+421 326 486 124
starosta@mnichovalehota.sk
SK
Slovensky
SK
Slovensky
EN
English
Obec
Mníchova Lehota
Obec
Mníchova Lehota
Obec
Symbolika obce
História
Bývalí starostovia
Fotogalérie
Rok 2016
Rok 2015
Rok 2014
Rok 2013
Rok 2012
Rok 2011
---
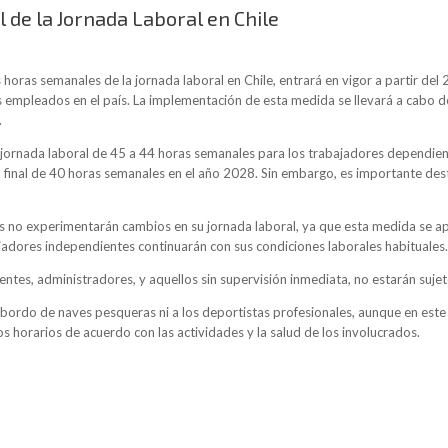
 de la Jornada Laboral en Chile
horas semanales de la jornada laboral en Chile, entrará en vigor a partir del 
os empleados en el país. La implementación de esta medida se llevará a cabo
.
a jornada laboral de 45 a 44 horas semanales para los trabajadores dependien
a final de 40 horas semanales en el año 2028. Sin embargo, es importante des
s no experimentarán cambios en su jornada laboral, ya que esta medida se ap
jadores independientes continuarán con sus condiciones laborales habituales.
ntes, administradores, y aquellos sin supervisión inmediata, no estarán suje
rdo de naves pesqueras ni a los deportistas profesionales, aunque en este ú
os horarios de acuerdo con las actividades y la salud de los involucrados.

Exercise details - Where does the word "semanales" appear in the material above? Copy every line that holds it.

Answer to the exercise -
horas semanales de la jornada laboral en Chile, entrará en vigor a partir del 
a jornada laboral de 45 a 44 horas semanales para los trabajadores dependien
a final de 40 horas semanales en el año 2028. Sin embargo, es importante des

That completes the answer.